About this exercise: Your output should consist of the lines from the first line of the records below through the one with "Extrembedingungen", exactly, minus the pictures.

•••••

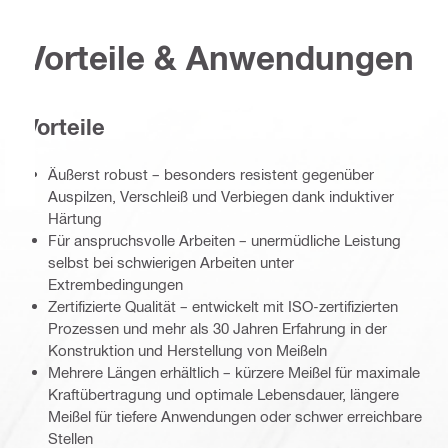
Vorteile & Anwendungen
Vorteile
Äußerst robust – besonders resistent gegenüber
Auspilzen, Verschleiß und Verbiegen dank induktiver
Härtung
Für anspruchsvolle Arbeiten – unermüdliche Leistung
selbst bei schwierigen Arbeiten unter
Extrembedingungen
Zertifizierte Qualität – entwickelt mit ISO-zertifizierten
Prozessen und mehr als 30 Jahren Erfahrung in der
Konstruktion und Herstellung von Meißeln
Mehrere Längen erhältlich – kürzere Meißel für maximale
Kraftübertragung und optimale Lebensdauer, längere
Meißel für tiefere Anwendungen oder schwer erreichbare
Stellen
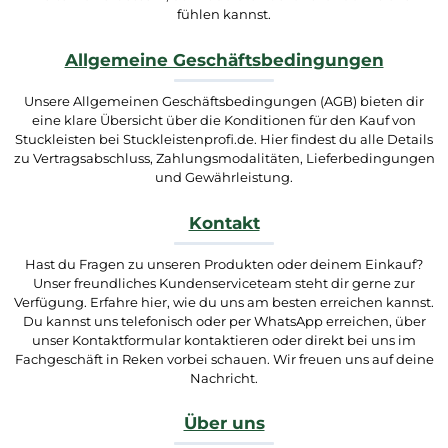
fühlen kannst.
Allgemeine Geschäftsbedingungen
Unsere Allgemeinen Geschäftsbedingungen (AGB) bieten dir
eine klare Übersicht über die Konditionen für den Kauf von
Stuckleisten bei Stuckleistenprofi.de. Hier findest du alle Details
zu Vertragsabschluss, Zahlungsmodalitäten, Lieferbedingungen
und Gewährleistung.
Kontakt
Hast du Fragen zu unseren Produkten oder deinem Einkauf?
Unser freundliches Kundenserviceteam steht dir gerne zur
Verfügung. Erfahre hier, wie du uns am besten erreichen kannst.
Du kannst uns telefonisch oder per WhatsApp erreichen, über
unser Kontaktformular kontaktieren oder direkt bei uns im
Fachgeschäft in Reken vorbei schauen. Wir freuen uns auf deine
Nachricht.
Über uns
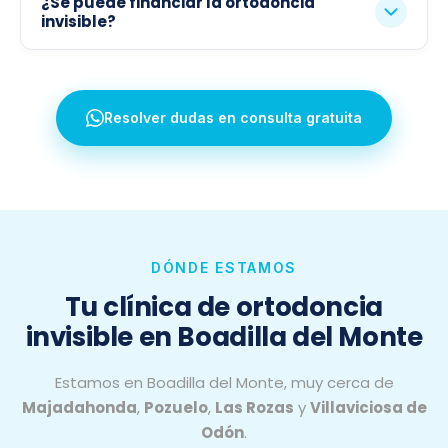
¿Se puede financiar la ortodoncia
invisible?
Resolver dudas en consulta gratuita
DÓNDE ESTAMOS
Tu clínica de ortodoncia
invisible en Boadilla del Monte
Estamos en Boadilla del Monte, muy cerca de
Majadahonda
,
Pozuelo
,
Las Rozas
y
Villaviciosa de
Odón
.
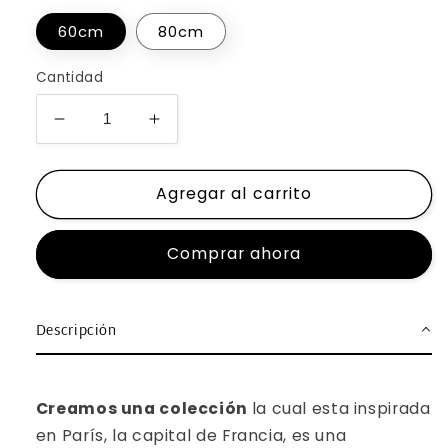
60cm
80cm
Cantidad
Reducir
Aumentar
cantidad
cantidad
para
para
Agregar al carrito
Iconos
Iconos
de
de
París
París
Comprar ahora
Descripción
Creamos una colección
la cual esta inspirada
en
París, la capital de Francia, es una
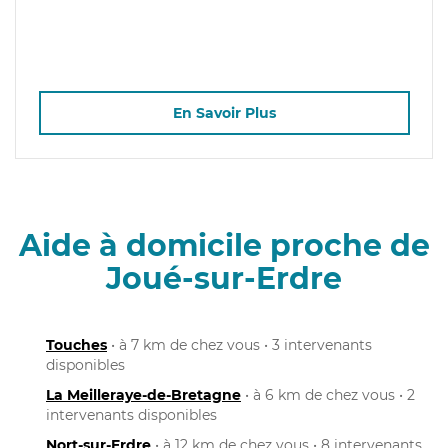
En Savoir Plus
Aide à domicile proche de
Joué-sur-Erdre
Touches
• à 7 km de chez vous • 3 intervenants
disponibles
La Meilleraye-de-Bretagne
• à 6 km de chez vous • 2
intervenants disponibles
Nort-sur-Erdre
• à 12 km de chez vous • 8 intervenants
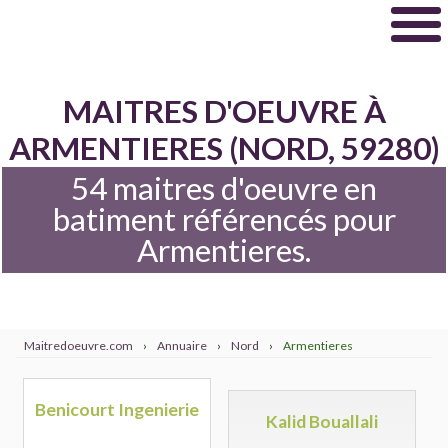
MAITRES D'OEUVRE À
ARMENTIERES (NORD, 59280)
54 maitres d'oeuvre en
batiment référencés pour
Armentieres.
Maitredoeuvre.com
›
Annuaire
›
Nord
›
Armentieres
Benicourt Ingenierie
Kalid Bouallali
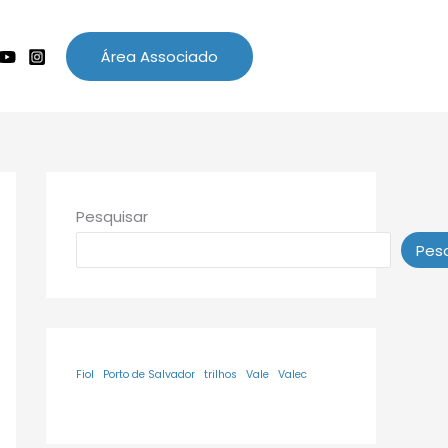
Área Associado
Pesquisar
Pesq
Fiol
Porto de Salvador
trilhos
Vale
Valec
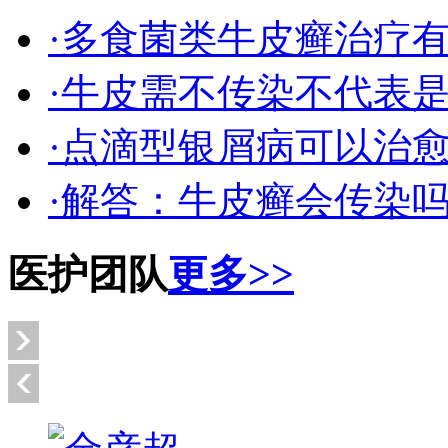
·多食菌类牛皮癣治疗
·牛皮需不传染不代表
·点滴型银屑病可以治
·解答：牛皮癣会传染
医护团队
更多>>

•••••

Answer space:
Vorteile & Anwendungen
Vorteile
Äußerst robust – besonders resistent gegenüber
Auspilzen, Verschleiß und Verbiegen dank induktiver
Härtung
Für anspruchsvolle Arbeiten – unermüdliche Leistung
selbst bei schwierigen Arbeiten unter
Extrembedingungen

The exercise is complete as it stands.